KEILAR: So I find it fascinating and important to point out as you mentioned you do call in police if that situation is required so there's work with the police in your community when need be.
But looking at the model, Ebony, CAHOOTS, from what we all know, would not have been called to respond to the situation that led to George Floyd's death.
So I say that to point out this isn't a cure-all for all the problems and longstanding and systemic issues discussing here. Why is this though -- could this be a part of the solution of reforming policing in America?
KEILAR: Absolutely. I think that since it's a systemic issue, the response and the resolution will also have to be systemic and need community supports and more unarmed mediation and decriminalization and a sense of restorative justice and truly mental health care nationwide to get to a place where we need less of that response.
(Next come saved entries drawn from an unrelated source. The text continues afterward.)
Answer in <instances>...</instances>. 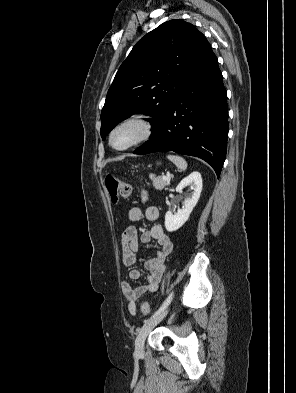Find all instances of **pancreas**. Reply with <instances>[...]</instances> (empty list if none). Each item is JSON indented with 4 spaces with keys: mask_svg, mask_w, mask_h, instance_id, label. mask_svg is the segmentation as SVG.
I'll return each instance as SVG.
<instances>
[{
    "mask_svg": "<svg viewBox=\"0 0 296 393\" xmlns=\"http://www.w3.org/2000/svg\"><path fill=\"white\" fill-rule=\"evenodd\" d=\"M153 186L157 190H162L165 186L169 185V181L164 180L162 177L150 176Z\"/></svg>",
    "mask_w": 296,
    "mask_h": 393,
    "instance_id": "obj_1",
    "label": "pancreas"
}]
</instances>
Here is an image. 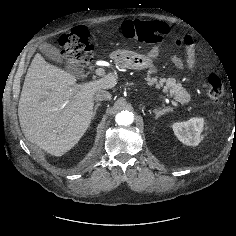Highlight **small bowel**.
Segmentation results:
<instances>
[{
  "instance_id": "small-bowel-1",
  "label": "small bowel",
  "mask_w": 236,
  "mask_h": 236,
  "mask_svg": "<svg viewBox=\"0 0 236 236\" xmlns=\"http://www.w3.org/2000/svg\"><path fill=\"white\" fill-rule=\"evenodd\" d=\"M176 44L178 46L184 45L187 52V59H186V65L182 62V60L176 56H172L173 63L180 69H183L184 66H186L189 70H193L195 68L196 64V54H195V41L192 35L190 34H182L178 35L176 38ZM159 54V48L153 47L148 52V57L151 59H155Z\"/></svg>"
}]
</instances>
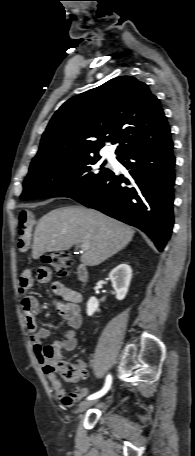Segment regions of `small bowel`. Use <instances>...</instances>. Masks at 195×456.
Wrapping results in <instances>:
<instances>
[{"instance_id": "1", "label": "small bowel", "mask_w": 195, "mask_h": 456, "mask_svg": "<svg viewBox=\"0 0 195 456\" xmlns=\"http://www.w3.org/2000/svg\"><path fill=\"white\" fill-rule=\"evenodd\" d=\"M34 225L33 217L22 212L18 219V248L25 252L29 248L32 229ZM36 281L45 284L51 281V270L45 266L40 267L35 274ZM33 284V275L29 270H25L19 277V291L26 293ZM51 291L57 298V308L60 316L66 321L69 329L63 338L55 340L50 345H43V341L50 335L48 328H38L36 316L39 313L40 305L36 297L27 295L21 301V307L25 317L26 328L30 334V342L33 346L34 353L40 364L46 365L53 361L59 360L62 352L71 351L77 345V330L82 325V316L79 304L82 301V295L78 291L68 288L61 280L51 282ZM47 350L50 352L48 353ZM78 366L86 373V365L83 361H78ZM47 378L51 384L56 398L66 407H72L77 401L87 395L88 390L85 387H78L73 392L67 393L61 382L54 373L46 372Z\"/></svg>"}]
</instances>
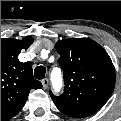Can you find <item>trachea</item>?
Segmentation results:
<instances>
[{
    "label": "trachea",
    "mask_w": 121,
    "mask_h": 121,
    "mask_svg": "<svg viewBox=\"0 0 121 121\" xmlns=\"http://www.w3.org/2000/svg\"><path fill=\"white\" fill-rule=\"evenodd\" d=\"M46 68L44 66H38L35 68L34 76L36 79L41 80L45 77Z\"/></svg>",
    "instance_id": "trachea-1"
}]
</instances>
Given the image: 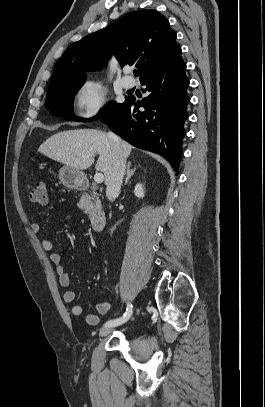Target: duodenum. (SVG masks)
Returning <instances> with one entry per match:
<instances>
[{"label": "duodenum", "mask_w": 265, "mask_h": 407, "mask_svg": "<svg viewBox=\"0 0 265 407\" xmlns=\"http://www.w3.org/2000/svg\"><path fill=\"white\" fill-rule=\"evenodd\" d=\"M88 187H89V184L87 182H83L80 185V188L82 190H86ZM89 217H90L91 226L94 231L100 232L104 229V227L106 225V215L103 210L98 209V208H93L90 211Z\"/></svg>", "instance_id": "duodenum-1"}]
</instances>
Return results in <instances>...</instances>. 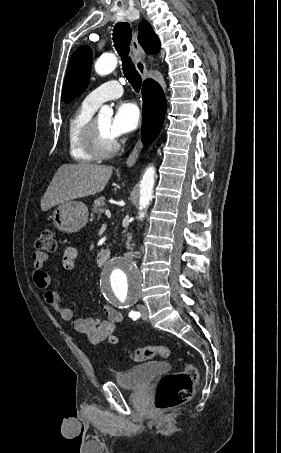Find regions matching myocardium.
<instances>
[{
	"mask_svg": "<svg viewBox=\"0 0 281 453\" xmlns=\"http://www.w3.org/2000/svg\"><path fill=\"white\" fill-rule=\"evenodd\" d=\"M85 143L89 152L100 158H109L118 153L121 143L114 138L110 144H106L98 124V118H93L90 122L86 135Z\"/></svg>",
	"mask_w": 281,
	"mask_h": 453,
	"instance_id": "obj_1",
	"label": "myocardium"
}]
</instances>
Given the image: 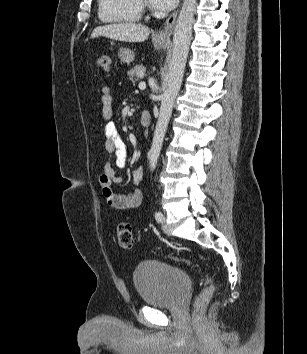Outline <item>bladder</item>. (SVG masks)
Masks as SVG:
<instances>
[{
	"label": "bladder",
	"instance_id": "bladder-1",
	"mask_svg": "<svg viewBox=\"0 0 307 354\" xmlns=\"http://www.w3.org/2000/svg\"><path fill=\"white\" fill-rule=\"evenodd\" d=\"M133 283L145 304L160 307L180 305L191 288L184 270L157 260L140 262L133 271Z\"/></svg>",
	"mask_w": 307,
	"mask_h": 354
}]
</instances>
And then also in that system, as it's reformed I think there's a place for trained crisis personnel to respond and assess the scene and figure out the appropriate response. If it's outside of the scope we can call for an ambulance, call for backup police.
But those initial eyes and objectivity, we have a lens that is not coming from -- we are not armed. We carry the tools to assist. So we approach with a really -- as objective as we could be of a lens to make sure that we use the right tools to help the person that we're visiting.
KEILAR: Ebony, thank you for what you do. This is around for 30 years and looks like it could be an important thing for folks and around the country to look at, the work you do, the care you give, and the trust you have with your community.
Thank you, Ebony.
MORGAN: Thank you.
KEILAR: Stay with us, everyone. CNN special coverage of George Floyd's funeral will pick back up with Brianna Keilar and Victor Blackwell right after this break.
BRIANNA KEILAR, CNN HOST: I'm Brianna Keilar. And we welcome viewers here in the United States and around the world.
VICTOR BLACKWELL, CNN HOST: I'm Victor Blackwell. This is CNN special live coverage for the funeral service of George Floyd.
You see on your screen mourners, many dressed in white, streaming into the Fountain of Praise Church there in Houston.
The man whose last moments, George Floyd, his last words, "I can't breathe," has become a rallying cry across this country and around across this world against racial injustice and police brutality. And today, hundreds of people will say goodbye in his hometown.
The speakers we expect to hear from today are the family's attorney and former Vice President Joe Biden.
Now, after the service, George Floyd will travel his last mile in a horse-drawn carriage. He'll be buried next to his mother. And you will remember he cried out for her during his final moments.